JJ Johnson was on the fast track to the high-profile, celebrity-chef life. There were the premier cooking gigs, the TV appearances, the James Beard Award. But a trip to West Africa reset the course of his career. Upon learning more about the African diaspora and the vast range of global foods it influenced—from Brazil to the Caribbean, Portugal to the American South—Johnson knew he wanted to democratize those flavors through the fast-casual model.

And he especially wanted to do it through rice. “Rice is just disrespected. It’s parboiled, it’s bleached, it’s enriched. We’re told it’s not good for you,” Johnson says. “Well, it’s not good for you because of what we do to it. But I realized that rice is culture; we all grow up on rice. It’s the center of the table all around the world, that one ingredient that could break down any barriers or connect us all. I realized I could bring people on a field trip to different places in the world through one ingredient.”

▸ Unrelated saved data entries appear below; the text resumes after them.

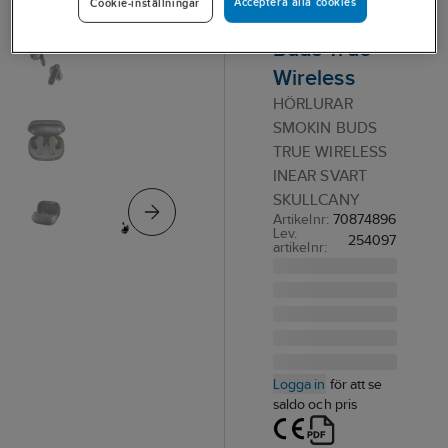
Acceptera alla cookies
Cookie-inställningar
Smokin'
Buds True
Wireless
HÖRLURAR
SMOKIN BUDS
TRUE WIRELESS
INEAR SVART
SKULLCANY
Artikelnr:
70874896
Lev.
254097
artikelnr:
Logga in
för att se
saldo och pris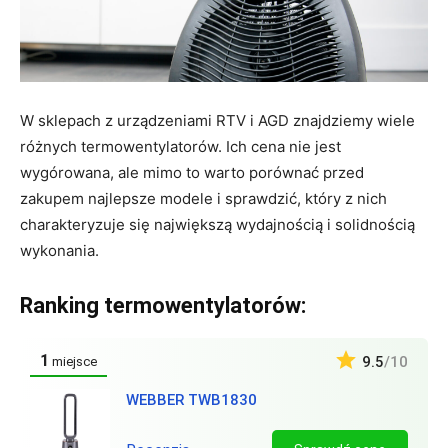
W sklepach z urządzeniami RTV i AGD znajdziemy wiele
różnych termowentylatorów. Ich cena nie jest
wygórowana, ale mimo to warto porównać przed
zakupem najlepsze modele i sprawdzić, który z nich
charakteryzuje się największą wydajnością i solidnością
wykonania.
Ranking termowentylatorów:
1
9.5
/10
miejsce
WEBBER TWB1830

FieldTrip opened in November 2019 in New York’s Harlem neighborhood. The menu is built around rice bowls, with options like the crispy chicken bowl with Carolina Gold fried rice and sticky barbecue sauce; the shrimp bowl with sticky rice, green curry sauce, and toasted coconut; and the seafood gumbo with shrimp, scallops, okra, chicken sausage, and red rice. There are also sides like quinoa bao buns, crab pockets, and yucca chips, and the option to swap out proteins for a plant-based, spicy black bean patty from MorningStar Farms.

FieldTrip’s goal is to disrupt the food scene in urban markets, Johnson says, particularly neighborhoods largely populated by people of color, which lack higher-quality options. The difficult thing about those neighborhoods, he adds, is that guests will call you out on food that is inauthentic. And that’s exactly what happened; Johnson acknowledges that the initial response to FieldTrip was tepid at best, that the local community saw it as “just another fast casual.” It forced him to revisit the menu, which led to developing one of the restaurant’s menu stars: collard greens.

But it wasn’t just the collards that saved FieldTrip. It was also COVID-19. When the virus emerged and New York City went into lockdown, Johnson realized that FieldTrip could be a lifeline to the community.

“People needed food. We needed to keep the hope going. We needed to show the industry was not going to collapse. We needed to be the North Star,” he says. “But also, Popeyes was not closed. McDonald’s was not closed. Chipotle was not closed. … Our competition was open. So we stayed open.”

The impact that had was transformational to FieldTrip. Johnson says customers noticed that he was in the restaurant open to close every single day. They also recognized how FieldTrip immediately started helping frontline workers and others in need. “We were sending produce boxes to families because people were getting laid off,” he says. “People were like, ‘Oh, hold on. FieldTrip is here with us through the darkest moment. But I know they will be here through the brightest moment, and the food’s good. I’m going to spend my money with them.’”

The boost that gave FieldTrip was significant. Johnson says the awareness he built in the first few months of the pandemic likely would have taken a few years to garner normally. It also opened up conversations with developers, and FieldTrip now has three locations around New York, with plans for growth outside the city, too.

True to his initial promise, Johnson hopes that growth will be focused primarily around diverse neighborhoods. “If anybody in the food industry has been doubting brown and Black communities,” he says, “you need to shift now more than ever.”